Jonathan Isaac: Yeah. I grew up in Bronx, New York, and big shout out the Pops, man. He was great. My parents had split up when I was 10. But for those first 10 years we were together, my mom, my dad, four brothers and one sister in Bronx, New York. We were in church every other day. He had us learning scriptures and whole psalms and all those things, to just keep us grounded and just teaching us. Yeah, we had fun and my life gets flipped upside down once we moved from New York to Naples, Florida with my mom.

Keith Simon: Yeah. But he seems like a good guy. You said you called him your Superman. And he worked as, I guess, a manager. I'm not exactly sure what, at the McDonald's in Times Square? What was that like?

Jonathan Isaac: Yeah, he worked as a manager at the McDonald's in Times Square. It wasn't anything. It wasn't weird. Even, especially as I detail in the book about us having to stay the night at McDonald's from time to time, because he was working the late shift, my mom was working and no one was able to take us to school in the morning because of when he'd get off and when my mom would get off. And so, we would have to sleep at the McDonald's with him while he's working overnight. But for us, we were just kids and so, it was like, " Oh, we get to sleep at McDonald's? That's a blast." And so, we had a lot of... but being able to look back it was definitely hard times.
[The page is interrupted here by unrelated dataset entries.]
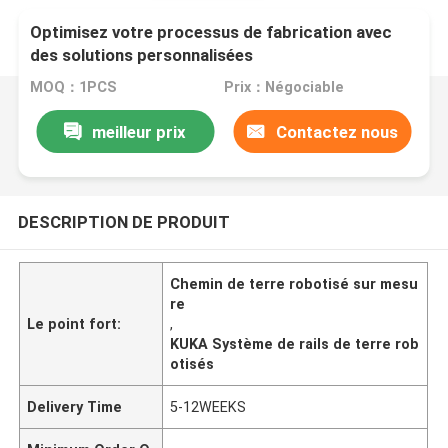
Optimisez votre processus de fabrication avec
des solutions personnalisées
MOQ：1PCS
Prix：Négociable
meilleur prix
Contactez nous
DESCRIPTION DE PRODUIT
Chemin de terre robotisé sur mesu
re
Le point fort:
,
KUKA Système de rails de terre rob
otisés
Delivery Time
5-12WEEKS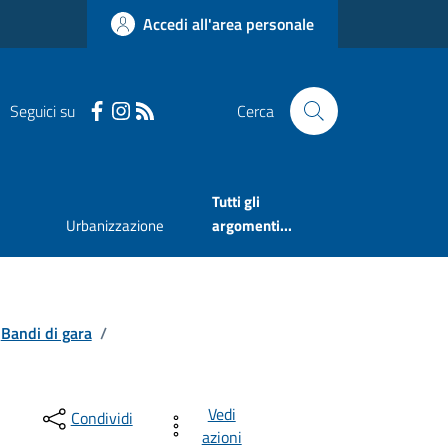
Accedi all'area personale
Seguici su
Cerca
Tutti gli
Urbanizzazione
argomenti...
Bandi di gara
/
Vedi
Condividi
azioni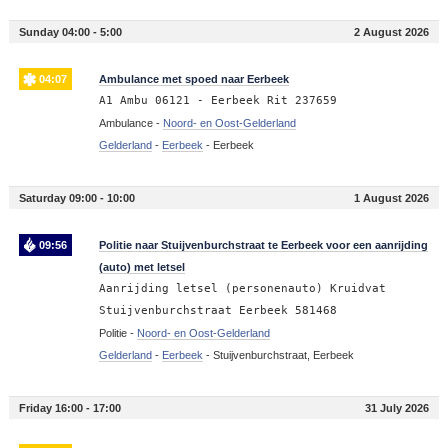
Sunday 04:00 - 5:00
2 August 2026
04:07
Ambulance met spoed naar Eerbeek
A1 Ambu 06121 - Eerbeek Rit 237659
Ambulance -
Noord- en Oost-Gelderland
Gelderland
-
Eerbeek
-
Eerbeek
Saturday 09:00 - 10:00
1 August 2026
09:56
Politie naar Stuijvenburchstraat te Eerbeek voor een aanrijding
(auto) met letsel
Aanrijding letsel (personenauto) Kruidvat
Stuijvenburchstraat Eerbeek 581468
Politie -
Noord- en Oost-Gelderland
Gelderland
-
Eerbeek
-
Stuijvenburchstraat, Eerbeek
Friday 16:00 - 17:00
31 July 2026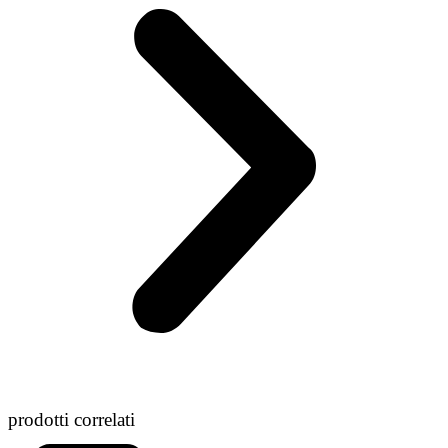
prodotti correlati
Keith Simon: Well, the thing about it is, I was reading this story and I just loved your family, not just your dad, but your mom. You got this big family, just working hard, trying to do the right thing, being in church. That I was really, personally disappointed when I found out that your family split up. I was like, " I didn't see that coming." That had to be hard on you. Was it? I mean, when you moved, I know that you encountered some new people and that was a hard transition, but that split in your family, that's hard.
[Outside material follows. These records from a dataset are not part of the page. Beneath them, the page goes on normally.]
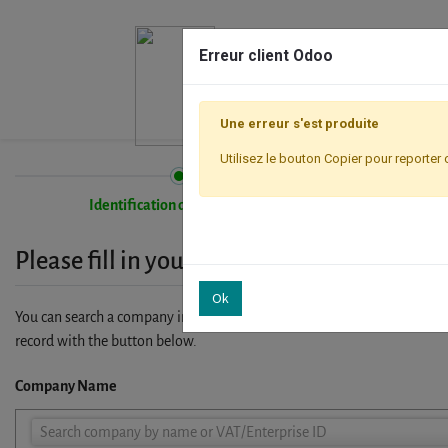
Erreur client Odoo
Une erreur s'est produite
Utilisez le bouton Copier pour reporter 
Identification de l'entreprise
Please fill in your company details
Ok
You can search a company in our database by name, VAT or enterprise I
record with the button below.
Company Name
Company
Search company by name or VAT/Enterprise ID
Name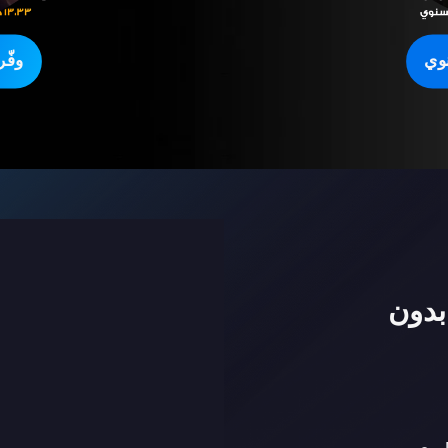
وي
وفّ
بدون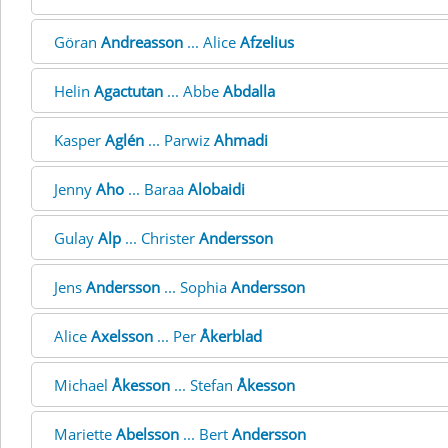
Göran
Andreasson
... Alice
Afzelius
Helin
Agactutan
... Abbe
Abdalla
Kasper
Aglén
... Parwiz
Ahmadi
Jenny
Aho
... Baraa
Alobaidi
Gulay
Alp
... Christer
Andersson
Jens
Andersson
... Sophia
Andersson
Alice
Axelsson
... Per
Åkerblad
Michael
Åkesson
... Stefan
Åkesson
Mariette
Abelsson
... Bert
Andersson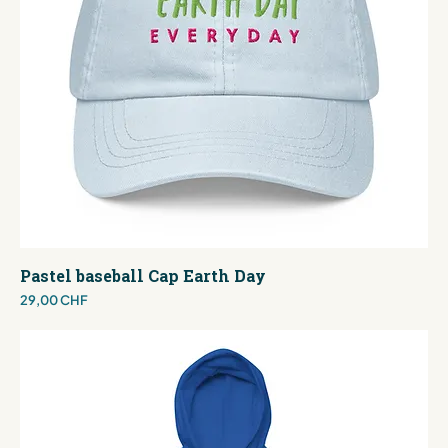
Pastel baseball Cap Earth Day
Preis
29,00 CHF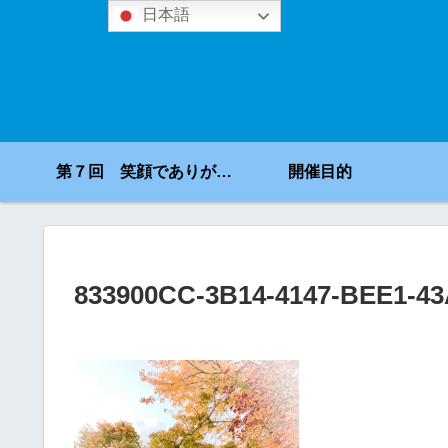
日本語
第７回 笑顔でありがとうコンテスト
開催目的
833900CC-3B14-4147-BEE1-43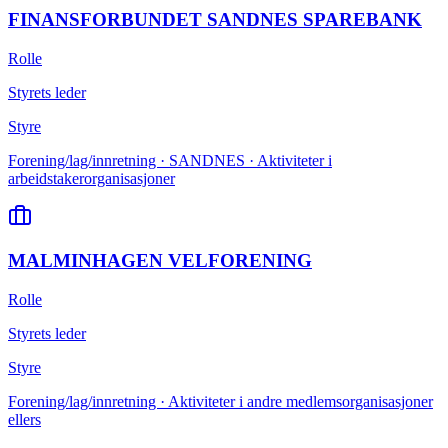
FINANSFORBUNDET SANDNES SPAREBANK
Rolle
Styrets leder
Styre
Forening/lag/innretning · SANDNES · Aktiviteter i
arbeidstakerorganisasjoner
MALMINHAGEN VELFORENING
Rolle
Styrets leder
Styre
Forening/lag/innretning · Aktiviteter i andre medlemsorganisasjoner
ellers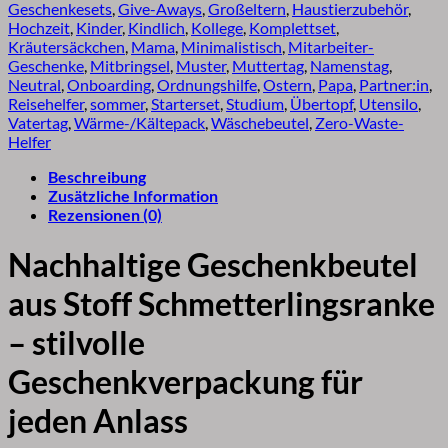
Geschenkesets
,
Give-Aways
,
Großeltern
,
Haustierzubehör
,
Hochzeit
,
Kinder
,
Kindlich
,
Kollege
,
Komplettset
,
Kräutersäckchen
,
Mama
,
Minimalistisch
,
Mitarbeiter-
Geschenke
,
Mitbringsel
,
Muster
,
Muttertag
,
Namenstag
,
Neutral
,
Onboarding
,
Ordnungshilfe
,
Ostern
,
Papa
,
Partner:in
,
Reisehelfer
,
sommer
,
Starterset
,
Studium
,
Übertopf
,
Utensilo
,
Vatertag
,
Wärme-/Kältepack
,
Wäschebeutel
,
Zero-Waste-
Helfer
Beschreibung
Zusätzliche Information
Rezensionen (0)
Nachhaltige Geschenkbeutel
aus Stoff Schmetterlingsranke
– stilvolle
Geschenkverpackung für
jeden Anlass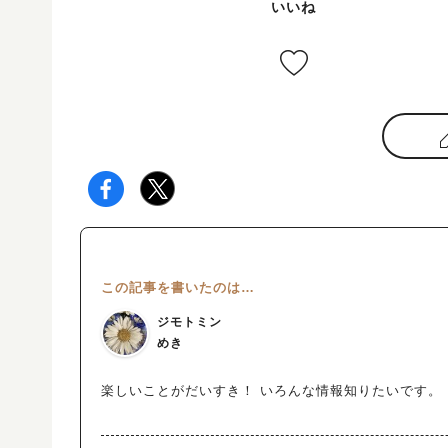
いいね
この記事を書いたのは…
ジモトミン
めき
楽しいことがだいすき！ いろんな情報知りたいです。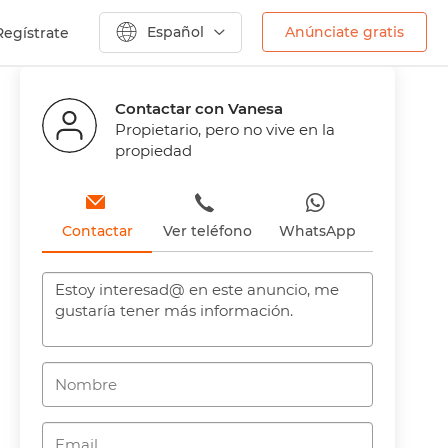
Español
Anúnciate gratis
Regístrate
Anterior
Siguiente
Contactar con Vanesa
Propietario, pero no vive en la
propiedad
Contactar
Ver teléfono
WhatsApp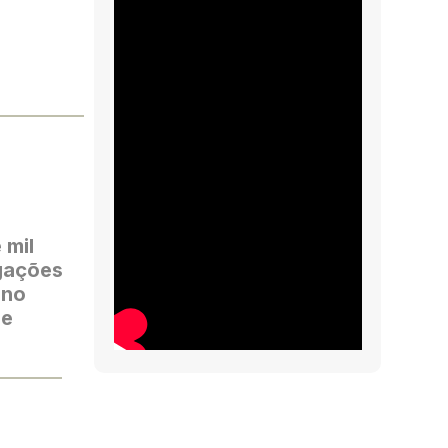
 mil
egações
 no
se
Jonathan Isaac: It was hard. And it was hard in ways that I really wasn't able to describe at the moment. It was something that I learned more about myself as I grew up and started to see the signs of not having my dad in my life in the same way that he was before. But yeah, it was tough and it did suck, but it was almost like my parents, and with us being in school, they were working so hard just to keep everything together and keep us in church and all these different things. They had a lot of underlying differences and situations that went on that just led to this big split between my mom and my dad. And so, she took us and we went to Naples, Florida, and me trying to, early on, trying to fit in and get these new kids to like me. Going from a black community to a white community, it was really tough. And there's a couple stories in the beginning that shows just how tough it was for me to fit in. And that was the first time that I developed a sense of self- awareness, like, okay, an anxiety and fear about being rejected and wanting people to like me. And so, that's where the anxiety and that self- insecurity started.

Keith Simon: And so many people deal with these mental health issues. Anxiety is such a common thing that people struggle with. And so, when you look back on your life, you think the anxiety started with trying to fit in and get other people to approve of you? Is that right? I mean, can you identify what led to the anxiety starting to grow?
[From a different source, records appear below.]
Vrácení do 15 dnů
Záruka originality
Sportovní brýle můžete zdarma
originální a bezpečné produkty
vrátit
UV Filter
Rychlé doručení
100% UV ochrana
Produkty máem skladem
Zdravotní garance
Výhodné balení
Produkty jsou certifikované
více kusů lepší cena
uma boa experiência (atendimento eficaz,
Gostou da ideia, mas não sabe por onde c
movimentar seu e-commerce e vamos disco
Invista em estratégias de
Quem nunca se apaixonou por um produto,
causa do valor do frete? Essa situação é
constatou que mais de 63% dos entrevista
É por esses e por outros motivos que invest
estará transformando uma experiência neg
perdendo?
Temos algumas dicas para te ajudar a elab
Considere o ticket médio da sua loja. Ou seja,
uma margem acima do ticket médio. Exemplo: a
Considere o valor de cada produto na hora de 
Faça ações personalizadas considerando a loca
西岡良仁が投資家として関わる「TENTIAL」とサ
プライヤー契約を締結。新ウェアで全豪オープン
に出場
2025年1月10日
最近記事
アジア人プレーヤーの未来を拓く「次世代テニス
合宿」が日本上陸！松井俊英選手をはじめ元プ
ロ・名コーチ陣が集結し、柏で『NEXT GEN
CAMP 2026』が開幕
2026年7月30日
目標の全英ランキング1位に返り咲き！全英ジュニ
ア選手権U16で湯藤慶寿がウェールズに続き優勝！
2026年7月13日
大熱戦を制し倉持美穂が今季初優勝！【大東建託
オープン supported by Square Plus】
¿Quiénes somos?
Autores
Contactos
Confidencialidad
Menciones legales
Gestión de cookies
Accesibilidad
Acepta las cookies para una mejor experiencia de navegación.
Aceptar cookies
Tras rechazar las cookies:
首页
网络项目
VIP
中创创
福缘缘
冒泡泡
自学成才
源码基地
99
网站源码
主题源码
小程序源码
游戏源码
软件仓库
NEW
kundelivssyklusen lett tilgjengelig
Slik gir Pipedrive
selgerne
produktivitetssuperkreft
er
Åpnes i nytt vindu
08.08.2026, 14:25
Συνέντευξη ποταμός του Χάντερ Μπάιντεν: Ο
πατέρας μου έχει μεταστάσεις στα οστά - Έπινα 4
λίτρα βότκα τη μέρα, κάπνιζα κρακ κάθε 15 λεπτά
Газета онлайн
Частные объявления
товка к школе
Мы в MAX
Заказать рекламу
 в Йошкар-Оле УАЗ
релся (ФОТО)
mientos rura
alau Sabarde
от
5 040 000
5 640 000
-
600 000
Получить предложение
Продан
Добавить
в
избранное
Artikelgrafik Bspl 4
Jonathan Isaac: Yeah, I think it was exactly that. Growing up in New York, first, I grew up the same way that everybody grew up around me. And so, our peers were the same, we acted the same. We were very aggressive and horseplaying, all these things. And I just pretty much was immersed super quickly at 10 years old into a different culture, in a different place in the way people did things. I came in like, " Okay, I'm a kid here, let's have fun," but I wasn't initially accepted or I wasn't the best at trying to get other kids to like me. And so, that's definitely where that anxiety and self- awareness started. I think that first story about me being in the principal's office and my mom being called, and the principal being terrified for the other kids when I just wanted to play. And that was the first time being like, shrinking back into myself and saying, " Ah man, I'm not doing this the right way." And that's definitely where it started.

Keith Simon: Yeah. When you start feeling like you're the other, you're the outsider, you're the one that everybody's scared of, I mean, that would be incredibly hard on all of us. So, you start playing basketball, but it's just in the YMCA. You're just playing there and some people take notice of you that you're pretty good, or at least have potential, and you join his travel team and you get kicked off the travel team, right? I mean, you don't even tell the story in the book. You're like, no, it's so embarrassing, I guess, you won't even tell the story. But can you imagine being the coach that kicked off sixth- round draft pick in the NBA draft off their travel team? What was up with that? Were you that bad?

Jonathan Isaac: I was. And so, I think early on, I was just like, " Well, it is what it is. Maybe this basketball thing isn't necessarily for me." But I had a quick turnaround with finding another coach that really took an interest in my development. But yeah, it was weird, because I know I had messed up on that tournament, I know I had lost the game for us in a really bad way, but yeah, my ride just stopped picking me up for practice, and then I got the message. But it all worked out.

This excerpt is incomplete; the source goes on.